The Bank of Canada has kept its benchmark rate at 1.75 per cent for ten consecutive meetings, leaving the country with the tightest monetary policy among advanced economies. Poloz seemed comfortable with a wait-and-see stance throughout 2019, largely due to a robust labor market and inflation near target. However, communications shifted in January to a more dovish stance as incoming data pointed to softer conditions.

Now risks are piling up. The weakened Canadian economy must contend not only with the coronavirus, but also multiple pipeline protests that had ground rail transport to a halt, neither of which have been accounted for in the data. Analysts have already begun to lower growth expectations for 2020.

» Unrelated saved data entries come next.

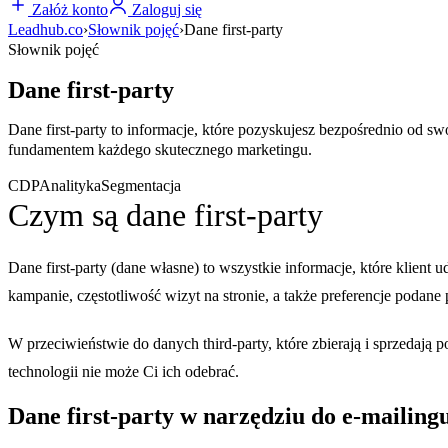
Załóż konto
Zaloguj się
Leadhub.co
›
Słownik pojęć
›
Dane first-party
Słownik pojęć
Dane first-party
Dane first-party to informacje, które pozyskujesz bezpośrednio od 
fundamentem każdego skutecznego marketingu.
CDP
Analityka
Segmentacja
Czym są dane first-party
Dane first-party (dane własne) to wszystkie informacje, które klient
kampanie, częstotliwość wizyt na stronie, a także preferencje podane pr
W przeciwieństwie do danych third-party, które zbierają i sprzedają 
technologii nie może Ci ich odebrać.
Dane first-party w narzędziu do e-mailing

For Poloz, whose commitment to data dependency has become a hallmark of his tenure, a decision to cut rates this week would mean acting before multiple risks materialize. Still, getting ahead of impending economic shocks isn’t out of character.

In his first policy move, Poloz unexpectedly cut rates in January 2015 to counter the impact of collapsing oil prices. And in last October’s rate decision, it was revealed governing council discussed and subsequently dismissed the need for an insurance cut that would get ahead of the impacts of rising trade tensions.

One reason policy makers may forgo a cut Wednesday is that the decision comes without the broader analysis included in a Monetary Policy Report. The central bank under Poloz has only moved the interest rate once in a non-MPR meeting, in September 2017.

Still, Poloz is due to speak on Thursday at 1 p.m. in Toronto, and could take the opportunity to elaborate on the central bank’s thinking.